President Bola Tinubu has reaffirmed that Nigeria’s new tax laws will take effect tomorrow, January 1, 2026, despite mounting calls for a delay. He said no substantial issue has been found to justify suspending the reforms, which he described as a once in a generation chance to build a fair and stronger fiscal system.
Tinubu explained that the new tax laws are not aimed at simply raising taxes but at restructuring the system, harmonising levies and protecting citizens’ dignity while strengthening the social contract. He urged all stakeholders to support the implementation phase and promised that the Presidency will work with the National Assembly to quickly resolve any genuine concerns about the laws.
He also responded to public criticism over alleged changes between the version of the tax laws passed by the National Assembly and the gazetted version. The President said his administration remains committed to due process and the integrity of enacted laws, adding that absolute trust will be earned over time through the right decisions, not “premature, reactive measures.”

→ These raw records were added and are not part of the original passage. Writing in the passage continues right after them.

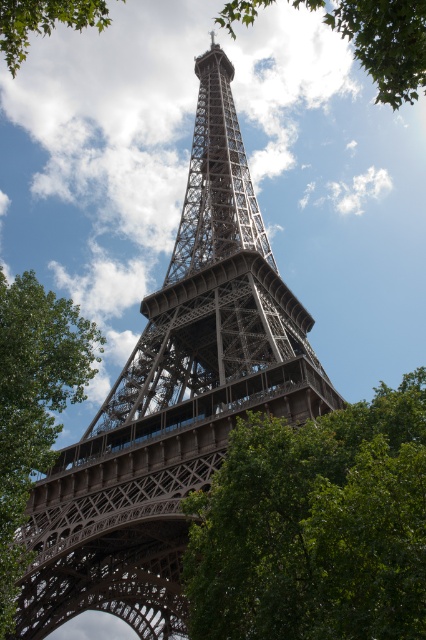 You are a tourist standing at the base of the Eiffel Tower and notice two green leafy trees in the scene. Which tree, the green leafy tree at lower center or the green leafy tree at left, is closer to you?

The green leafy tree at lower center is closer to you because it is in front of the green leafy tree at left.

From the picture: You are a tourist standing at the base of the Eiffel Tower and see the green leafy tree at lower center and the green leafy tree at left in the foreground. Which tree appears closer to you?

The green leafy tree at lower center appears closer because it is smaller than the green leafy tree at left, indicating it is farther away due to perspective.

You are standing at the base of the Eiffel Tower and want to take a photo. You notice two points marked on your map at coordinates point (215, 17) and point (108, 22). According to the scene description, which point is closer to you when facing the Eiffel Tower?

Point (108, 22) is closer to you because it is in front of point (215, 17).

The Peoples Democratic Party, PDP, has renewed its demand that the commencement of the new tax regime be suspended over what it calls “dangerous provisions” allegedly smuggled into the gazetted law. The party said Nigerians deserve a thorough investigation to determine who inserted the disputed sections and how they were included, warning that pushing ahead despite public outcry places money above citizens’ welfare.
The PDP argued that even the suspicion that unapproved sections were added to a law affecting all Nigerians is enough reason to pause its implementation. It accused the Tinubu administration of prioritising finances over people’s well being, citing the fuel subsidy removal in 2023 as an example of policies that inflicted severe economic hardship.
In contrast, the Nigeria Employers’ Consultative Association, NECA, has backed the January 1 start date for the tax reforms, calling any delay “a crime against Nigeria.” NECA Director General Adewale Smatt Oyerinde said stakeholders should allow the reforms to proceed while fixing genuine issues through amendments, noting that no major law is perfect from the outset.
Oyerinde said the reforms have significant potential economic benefits if properly implemented and that organised private sector groups will keep engaging and holding the process accountable. He praised the extensive consultations led by the Presidential Committee on Fiscal Policy and Tax Reforms but stressed that businesses still need a more stable and supportive operating environment.
On foreign exchange, he observed that while the naira has hovered between 1,400 and 1,450 to the dollar for months, the gains seen at the macro level have not yet improved conditions for ordinary Nigerians. He expressed hope that 2026 will be the year when macroeconomic stability begins to translate into real relief at the micro level for households and businesses.